The new "Project M2" 648-port modular quad data rate InfiniBand switch - as well as two low-end fixed-port switches that run their ports at the same 40 Gb/sec speed - are all based on new InfiniBand protocol chips made by Mellanox. (That vendor launched its own line of switches that span up to the same 648 ports running at QDR speeds yesterday ahead of ISC '09). Sun was previewing its QDR InfiniBand switches as well as its Nehalem EP blade servers and some integrated storage (with solid state drives) aimed at HPC customers, and now, it is ready to start shipping boxes.

According to Michael Brown, marketing manager for HPC at Sun, the company has sold over 2 petaflops of Constellation machinery and about half of that is based on the new Nehalem machines that were announced two months ago and the new QDR InfiniBand switches. "That's a pretty big chunk of business," says Brown with a certain amount of satisfaction.

To be fair, the Constellation boxes have been a bright spot for Sun, which is finally getting some play on the Top 500 list of supercomputers.

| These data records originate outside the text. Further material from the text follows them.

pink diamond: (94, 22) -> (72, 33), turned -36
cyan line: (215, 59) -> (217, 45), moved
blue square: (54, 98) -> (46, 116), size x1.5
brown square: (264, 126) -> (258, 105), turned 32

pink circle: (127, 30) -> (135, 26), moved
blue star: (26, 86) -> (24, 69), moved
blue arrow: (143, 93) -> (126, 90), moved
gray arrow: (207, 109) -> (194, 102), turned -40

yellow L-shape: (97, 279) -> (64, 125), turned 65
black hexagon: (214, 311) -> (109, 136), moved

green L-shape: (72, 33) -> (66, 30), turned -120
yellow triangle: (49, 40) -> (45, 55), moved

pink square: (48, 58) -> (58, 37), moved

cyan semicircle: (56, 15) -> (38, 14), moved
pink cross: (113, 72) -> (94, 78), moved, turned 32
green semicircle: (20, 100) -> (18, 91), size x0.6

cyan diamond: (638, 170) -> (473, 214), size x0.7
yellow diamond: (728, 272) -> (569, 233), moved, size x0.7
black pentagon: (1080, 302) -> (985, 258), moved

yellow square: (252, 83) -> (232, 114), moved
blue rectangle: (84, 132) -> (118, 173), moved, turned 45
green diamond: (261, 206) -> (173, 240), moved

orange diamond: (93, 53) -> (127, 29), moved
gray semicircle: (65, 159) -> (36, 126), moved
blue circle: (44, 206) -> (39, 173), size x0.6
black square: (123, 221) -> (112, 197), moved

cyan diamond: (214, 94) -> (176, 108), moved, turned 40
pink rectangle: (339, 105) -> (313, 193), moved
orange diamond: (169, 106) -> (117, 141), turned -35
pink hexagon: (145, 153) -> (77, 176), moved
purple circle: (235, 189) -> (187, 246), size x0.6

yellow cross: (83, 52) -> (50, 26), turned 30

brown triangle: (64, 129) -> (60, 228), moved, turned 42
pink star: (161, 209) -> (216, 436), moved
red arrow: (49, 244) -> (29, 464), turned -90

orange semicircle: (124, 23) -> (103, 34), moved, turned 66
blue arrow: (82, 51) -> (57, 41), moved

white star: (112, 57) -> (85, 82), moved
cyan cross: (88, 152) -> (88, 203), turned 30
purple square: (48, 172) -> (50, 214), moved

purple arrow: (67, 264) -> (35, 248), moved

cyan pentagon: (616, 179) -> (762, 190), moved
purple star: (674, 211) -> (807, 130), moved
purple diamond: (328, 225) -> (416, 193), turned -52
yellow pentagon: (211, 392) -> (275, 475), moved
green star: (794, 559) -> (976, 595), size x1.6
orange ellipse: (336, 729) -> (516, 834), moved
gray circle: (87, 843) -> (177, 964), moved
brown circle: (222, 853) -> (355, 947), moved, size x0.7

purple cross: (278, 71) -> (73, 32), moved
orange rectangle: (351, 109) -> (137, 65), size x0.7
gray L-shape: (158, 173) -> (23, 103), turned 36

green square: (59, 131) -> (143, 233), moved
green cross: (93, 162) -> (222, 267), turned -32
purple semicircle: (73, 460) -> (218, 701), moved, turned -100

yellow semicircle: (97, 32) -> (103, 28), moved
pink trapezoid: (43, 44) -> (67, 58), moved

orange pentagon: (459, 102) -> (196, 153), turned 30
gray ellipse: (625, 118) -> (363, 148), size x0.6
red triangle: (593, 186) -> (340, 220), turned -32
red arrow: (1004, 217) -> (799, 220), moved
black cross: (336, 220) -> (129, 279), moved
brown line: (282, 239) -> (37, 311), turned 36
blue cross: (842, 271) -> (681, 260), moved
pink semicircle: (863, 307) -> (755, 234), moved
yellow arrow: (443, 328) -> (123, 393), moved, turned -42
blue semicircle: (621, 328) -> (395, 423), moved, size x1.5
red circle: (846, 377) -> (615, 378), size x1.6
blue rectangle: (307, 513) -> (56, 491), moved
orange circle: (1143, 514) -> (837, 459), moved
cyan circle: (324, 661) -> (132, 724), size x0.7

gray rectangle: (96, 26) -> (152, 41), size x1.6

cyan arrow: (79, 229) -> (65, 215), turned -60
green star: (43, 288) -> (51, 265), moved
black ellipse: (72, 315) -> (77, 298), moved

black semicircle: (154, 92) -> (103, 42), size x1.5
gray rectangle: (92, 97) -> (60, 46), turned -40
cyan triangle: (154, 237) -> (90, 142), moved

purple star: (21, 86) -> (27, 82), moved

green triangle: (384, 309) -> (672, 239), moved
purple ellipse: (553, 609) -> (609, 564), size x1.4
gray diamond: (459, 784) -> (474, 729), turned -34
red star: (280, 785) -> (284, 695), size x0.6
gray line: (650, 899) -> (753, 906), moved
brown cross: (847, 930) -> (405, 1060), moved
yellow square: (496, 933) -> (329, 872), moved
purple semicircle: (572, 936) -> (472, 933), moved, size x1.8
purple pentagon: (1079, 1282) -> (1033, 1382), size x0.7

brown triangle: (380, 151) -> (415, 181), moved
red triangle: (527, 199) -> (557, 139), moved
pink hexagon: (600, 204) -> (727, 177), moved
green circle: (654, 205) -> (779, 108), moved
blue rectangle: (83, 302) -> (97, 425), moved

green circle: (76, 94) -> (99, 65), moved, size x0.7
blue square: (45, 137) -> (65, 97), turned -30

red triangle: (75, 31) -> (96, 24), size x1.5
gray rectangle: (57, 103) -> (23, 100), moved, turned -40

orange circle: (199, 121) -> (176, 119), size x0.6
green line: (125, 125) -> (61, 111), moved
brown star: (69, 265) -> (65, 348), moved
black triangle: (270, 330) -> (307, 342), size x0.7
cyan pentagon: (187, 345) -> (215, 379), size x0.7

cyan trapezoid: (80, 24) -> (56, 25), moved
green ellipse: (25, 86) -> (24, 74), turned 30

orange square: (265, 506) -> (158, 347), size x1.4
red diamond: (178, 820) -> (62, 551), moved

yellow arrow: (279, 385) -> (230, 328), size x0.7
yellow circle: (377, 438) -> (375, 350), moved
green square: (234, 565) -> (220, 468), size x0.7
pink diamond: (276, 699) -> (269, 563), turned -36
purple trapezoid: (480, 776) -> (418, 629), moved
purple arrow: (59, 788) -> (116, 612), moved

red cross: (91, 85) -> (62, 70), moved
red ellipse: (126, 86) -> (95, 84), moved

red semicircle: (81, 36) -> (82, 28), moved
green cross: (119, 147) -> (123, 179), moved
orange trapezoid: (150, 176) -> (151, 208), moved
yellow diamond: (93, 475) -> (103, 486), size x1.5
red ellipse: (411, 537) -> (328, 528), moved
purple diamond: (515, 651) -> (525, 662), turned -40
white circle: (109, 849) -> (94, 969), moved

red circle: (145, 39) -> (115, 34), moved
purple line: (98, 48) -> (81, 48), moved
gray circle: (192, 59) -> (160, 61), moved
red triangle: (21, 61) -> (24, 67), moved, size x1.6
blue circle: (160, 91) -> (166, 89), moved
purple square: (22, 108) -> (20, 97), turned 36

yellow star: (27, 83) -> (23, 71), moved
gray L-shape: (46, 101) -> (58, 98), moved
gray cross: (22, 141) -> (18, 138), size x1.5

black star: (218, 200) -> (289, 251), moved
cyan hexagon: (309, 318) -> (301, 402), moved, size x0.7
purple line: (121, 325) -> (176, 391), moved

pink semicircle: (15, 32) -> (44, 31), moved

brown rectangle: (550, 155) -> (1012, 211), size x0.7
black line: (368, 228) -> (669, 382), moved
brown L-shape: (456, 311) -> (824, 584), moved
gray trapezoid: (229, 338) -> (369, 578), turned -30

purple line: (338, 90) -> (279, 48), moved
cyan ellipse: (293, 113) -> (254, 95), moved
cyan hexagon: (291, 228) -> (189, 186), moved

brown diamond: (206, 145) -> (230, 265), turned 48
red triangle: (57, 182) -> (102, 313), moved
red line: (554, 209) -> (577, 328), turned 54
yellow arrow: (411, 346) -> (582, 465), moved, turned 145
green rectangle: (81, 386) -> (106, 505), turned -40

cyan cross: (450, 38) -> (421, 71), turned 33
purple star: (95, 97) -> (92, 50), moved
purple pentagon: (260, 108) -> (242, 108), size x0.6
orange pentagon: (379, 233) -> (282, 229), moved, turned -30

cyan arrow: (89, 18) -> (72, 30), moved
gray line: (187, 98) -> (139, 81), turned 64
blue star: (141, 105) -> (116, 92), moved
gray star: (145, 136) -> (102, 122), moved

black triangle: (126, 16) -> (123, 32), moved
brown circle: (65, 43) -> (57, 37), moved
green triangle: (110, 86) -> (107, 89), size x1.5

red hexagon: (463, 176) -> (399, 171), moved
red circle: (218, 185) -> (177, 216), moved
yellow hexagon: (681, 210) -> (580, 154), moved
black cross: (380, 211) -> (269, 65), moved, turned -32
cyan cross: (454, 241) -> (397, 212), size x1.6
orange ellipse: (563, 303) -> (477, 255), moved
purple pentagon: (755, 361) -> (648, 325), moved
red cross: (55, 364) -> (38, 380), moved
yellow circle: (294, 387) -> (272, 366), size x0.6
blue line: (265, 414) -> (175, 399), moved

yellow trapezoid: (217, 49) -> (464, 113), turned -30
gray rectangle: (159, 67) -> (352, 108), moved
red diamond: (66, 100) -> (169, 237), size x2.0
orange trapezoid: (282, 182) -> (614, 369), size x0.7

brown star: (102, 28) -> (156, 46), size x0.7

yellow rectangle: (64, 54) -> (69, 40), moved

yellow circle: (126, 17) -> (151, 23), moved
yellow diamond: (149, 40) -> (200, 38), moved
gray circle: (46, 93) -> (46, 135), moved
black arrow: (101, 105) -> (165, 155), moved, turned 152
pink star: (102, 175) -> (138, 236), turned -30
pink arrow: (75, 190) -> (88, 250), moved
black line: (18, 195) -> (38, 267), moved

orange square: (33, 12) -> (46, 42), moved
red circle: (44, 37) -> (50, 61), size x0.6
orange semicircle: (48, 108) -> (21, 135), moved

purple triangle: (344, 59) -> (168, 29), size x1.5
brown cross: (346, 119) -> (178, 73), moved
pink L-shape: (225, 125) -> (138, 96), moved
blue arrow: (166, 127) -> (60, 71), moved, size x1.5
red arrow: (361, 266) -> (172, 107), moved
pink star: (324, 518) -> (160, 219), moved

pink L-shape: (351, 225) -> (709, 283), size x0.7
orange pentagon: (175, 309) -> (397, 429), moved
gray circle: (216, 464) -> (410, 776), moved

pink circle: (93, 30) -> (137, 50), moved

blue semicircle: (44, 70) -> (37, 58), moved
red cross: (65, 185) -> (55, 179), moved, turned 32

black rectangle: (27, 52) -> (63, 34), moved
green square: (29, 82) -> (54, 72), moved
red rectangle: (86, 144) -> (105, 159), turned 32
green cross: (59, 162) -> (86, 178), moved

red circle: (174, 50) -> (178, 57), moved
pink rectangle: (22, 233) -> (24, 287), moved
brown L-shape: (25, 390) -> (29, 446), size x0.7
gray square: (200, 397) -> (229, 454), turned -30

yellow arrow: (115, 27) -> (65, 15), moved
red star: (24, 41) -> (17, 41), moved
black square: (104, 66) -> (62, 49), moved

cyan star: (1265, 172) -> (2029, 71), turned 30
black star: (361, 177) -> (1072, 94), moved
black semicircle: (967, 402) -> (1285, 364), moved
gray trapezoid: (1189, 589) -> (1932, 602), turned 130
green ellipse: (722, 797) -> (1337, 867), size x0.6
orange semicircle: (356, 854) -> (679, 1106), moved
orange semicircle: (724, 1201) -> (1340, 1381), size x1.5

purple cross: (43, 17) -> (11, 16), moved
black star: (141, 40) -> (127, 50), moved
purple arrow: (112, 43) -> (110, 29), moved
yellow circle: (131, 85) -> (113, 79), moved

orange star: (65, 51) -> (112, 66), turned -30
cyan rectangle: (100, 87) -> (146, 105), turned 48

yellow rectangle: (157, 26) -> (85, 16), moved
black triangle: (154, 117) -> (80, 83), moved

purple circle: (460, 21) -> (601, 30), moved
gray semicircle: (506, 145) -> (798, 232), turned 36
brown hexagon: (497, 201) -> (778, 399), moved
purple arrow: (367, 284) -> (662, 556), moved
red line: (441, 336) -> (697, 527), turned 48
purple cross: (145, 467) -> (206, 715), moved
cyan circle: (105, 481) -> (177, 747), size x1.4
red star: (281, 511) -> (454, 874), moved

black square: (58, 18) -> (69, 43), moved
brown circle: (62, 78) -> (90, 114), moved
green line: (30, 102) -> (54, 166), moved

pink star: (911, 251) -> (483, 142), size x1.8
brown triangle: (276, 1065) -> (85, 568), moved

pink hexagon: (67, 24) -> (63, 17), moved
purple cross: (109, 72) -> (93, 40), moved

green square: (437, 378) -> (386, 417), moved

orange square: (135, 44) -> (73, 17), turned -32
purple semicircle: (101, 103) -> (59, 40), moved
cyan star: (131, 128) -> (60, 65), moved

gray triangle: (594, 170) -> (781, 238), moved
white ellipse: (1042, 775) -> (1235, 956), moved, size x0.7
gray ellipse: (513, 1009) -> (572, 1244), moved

About a quarter of the petaflops that Sun has shipped or that are on order for Constellation boxes come from one machine, the "Ranger" Constellation box at the University of Texas, with a few other big deals contributing tens of teraflops on top of that. Constellation needs a lot more sales, as do Sun's generic rack and blade servers for customers who don't want to adopt InfiniBand and who might prefer cheap Gigabit Ethernet or alternative 10 Gigabit Ethernet switching.

A single Constellation rack has 48 full-height or 96 half-height blade servers, plus the switching and storage, for a maximum of 768 cores using Nehalem EP Xeon or Shanghai Opteron processors. Various labs that are thinking well below the petaflops performance level that IBM, Cray, Silicon Graphics, and Sun are chasing (and to a lesser extent, so are Dell and Hewlett-Packard) and are looking at buying Constellation machines that span only one or two racks. The adoption of the six-core Istanbul Opterons sometime in the next quarter in the X6240 and X6440 blade servers, which will only require a BIOS update on the blades, certainly won't hurt sales of smaller racks, allowing customers to pack 1,152 cores in a rack.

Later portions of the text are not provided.